### WORK TO COMPLETE
Below are records; how many of their lines hold the string "Visakhapatnam"? Reply with nothing but the number.

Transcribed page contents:
○ ○ ○ ○
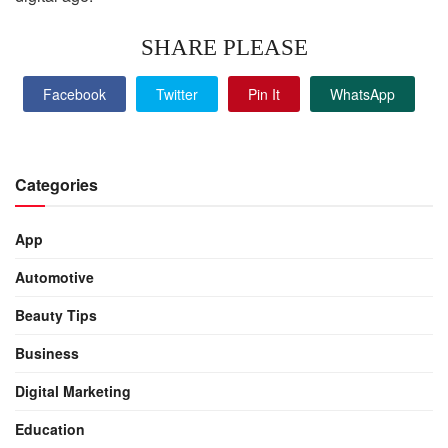
SHARE PLEASE
Facebook
Twitter
Pin It
WhatsApp
Categories
App
Automotive
Beauty Tips
Business
Digital Marketing
Education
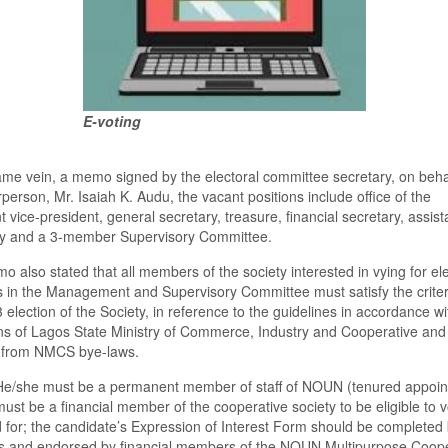
E-voting
ame vein,
a memo signed by the electoral committee
secretary
,
on beha
person, Mr. Isaiah K. Audu
,
the
vacant positions include office of the
t
vice-p
resident,
g
eneral
s
ecretary,
t
reasure,
f
inancial
s
ecretary
,
a
ssist
ry and
a
3-
m
ember Supervisory Committee.
o also state
d
that all
m
embers of the
society
interested in vying for el
ns in the Management and Supervisory Committee must satisf
y
the criter
3
e
lection of the Society, in reference to the guidelines in accordance wi
ns of Lagos State Ministry of Commerce, Industry and Cooperative and
from NMCS
b
ye-laws.
He/she must be a permanent member of staff of NOUN (tenured appoin
must be a financial member of the
c
ooperative
s
ociety to be eligible to 
 for
;
the
c
andidate
’s
E
xpression of Interest Form should be completed
ts and endorsed by
f
inancial
m
embers of the NOUN Multipurpose Coope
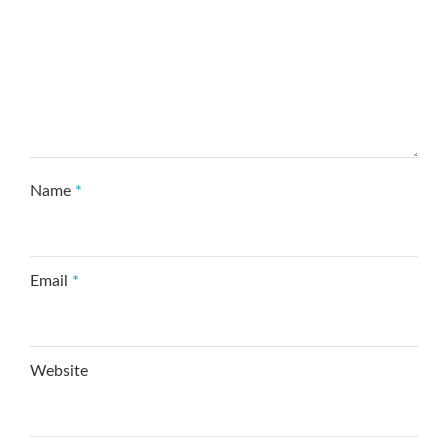
Name
*
Email
*
Website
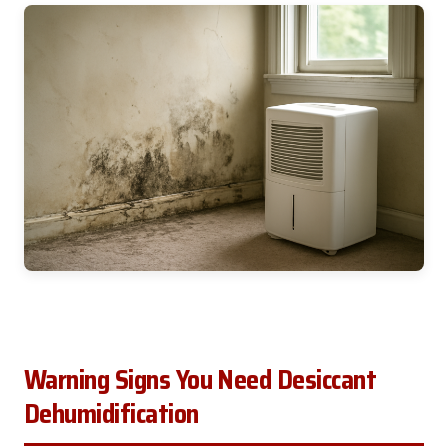
Warning Signs You Need Desiccant
Dehumidification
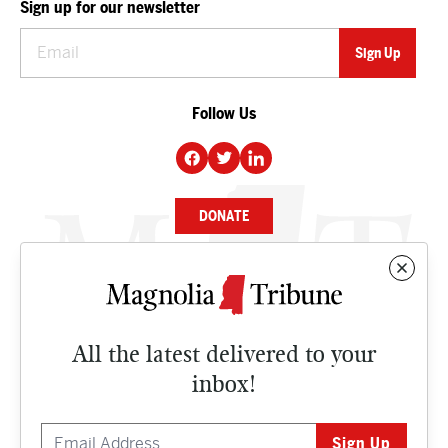
Sign up for our newsletter
Follow Us
DONATE
NEWS
BUSINESS
All the latest delivered to your
CULTURE
inbox!
OPINION
ISSUES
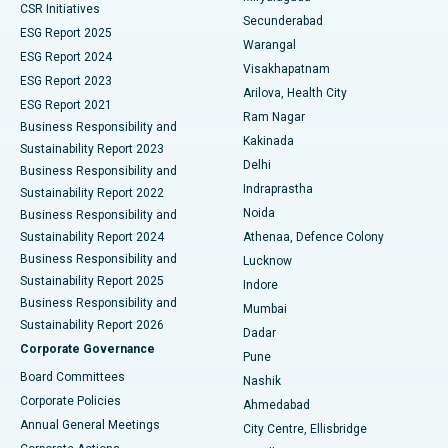
CSR Initiatives
Kidney Biopsy
Best Hospital in Suryaraopeta Main Road, Kakinada
Secunderabad
ESG Report 2025
Warangal
Parathyroidectomy
Best Hospital in Canal Circular Road, Kolkata
ESG Report 2024
Visakhapatnam
ESG Report 2023
Arilova, Health City
Cytoreductive Surgery
Best Hospital in CBD Belapur, Navi Mumbai
ESG Report 2021
Ram Nagar
Business Responsibility and
Ceramic Total Knee Replacement
Best Hospital in Panchavati, Nashik
Kakinada
Sustainability Report 2023
Delhi
Business Responsibility and
ERCP
Best Hospital in secunderabad, Hyderabad
Indraprastha
Sustainability Report 2022
Noida
Best Hospital in Seshadripuram, Bangalore
Business Responsibility and
Sustainability Report 2024
Athenaa, Defence Colony
Best Hospital in Waltair Main Road, Visakhapatnam
Business Responsibility and
Lucknow
Sustainability Report 2025
Indore
Best Hospital in Subhash Nagar Road, Karimnagar
Business Responsibility and
Mumbai
Sustainability Report 2026
Dadar
Best Hospital in Managari, Karaikudi
Corporate Governance
Pune
Best Hospital in Arepally, Warangal
Board Committees
Nashik
Corporate Policies
Ahmedabad
Best Hospital in Arera Colony, Bhopal
Annual General Meetings
City Centre, Ellisbridge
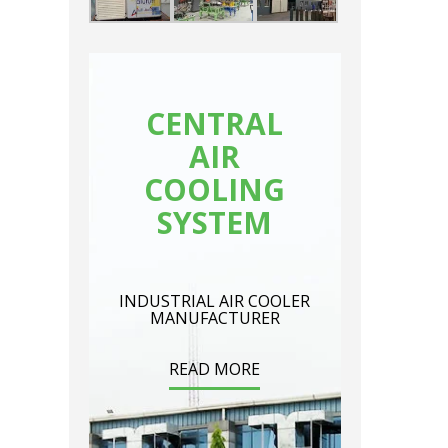
CENTRAL
AIR
COOLING
SYSTEM
INDUSTRIAL AIR COOLER
MANUFACTURER
READ MORE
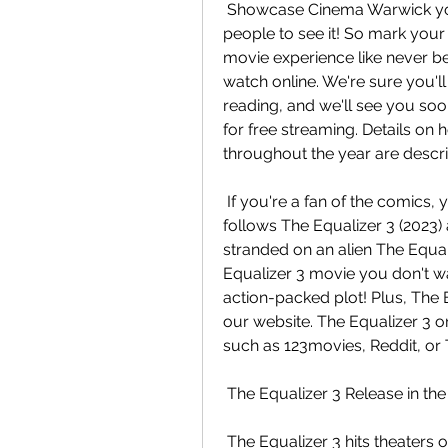
 Showcase Cinema Warwick you'll want to make sure you're one of the first  
people to see it! So mark your 
movie experience like never be
watch online. We're sure you'll 
reading, and we'll see you soon
for free streaming. Details on 
throughout the year are descr
 If you're a fan of the comics, you won't want to miss this one! The  storyline 
follows The Equalizer 3 (2023) a
stranded on an alien The Equaliz
Equalizer 3 movie you don't wa
action-packed plot! Plus, The E
our website. The Equalizer 3 on
such as 123movies, Reddit, or
 The Equalizer 3 Release in th
 The Equalizer 3 hits theaters on August 29, 2023. Tickets to see the  film at 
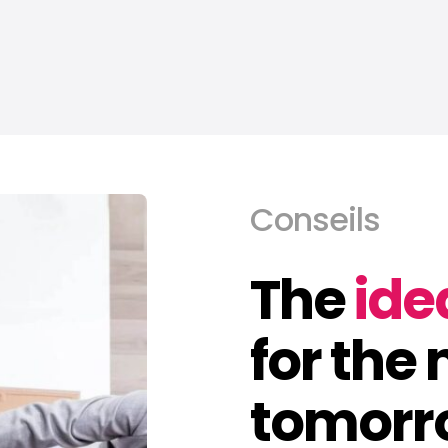
Conseils
The
ide
for the
tomorr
○ ○ ○ ○
### YOUR SOLUTION
2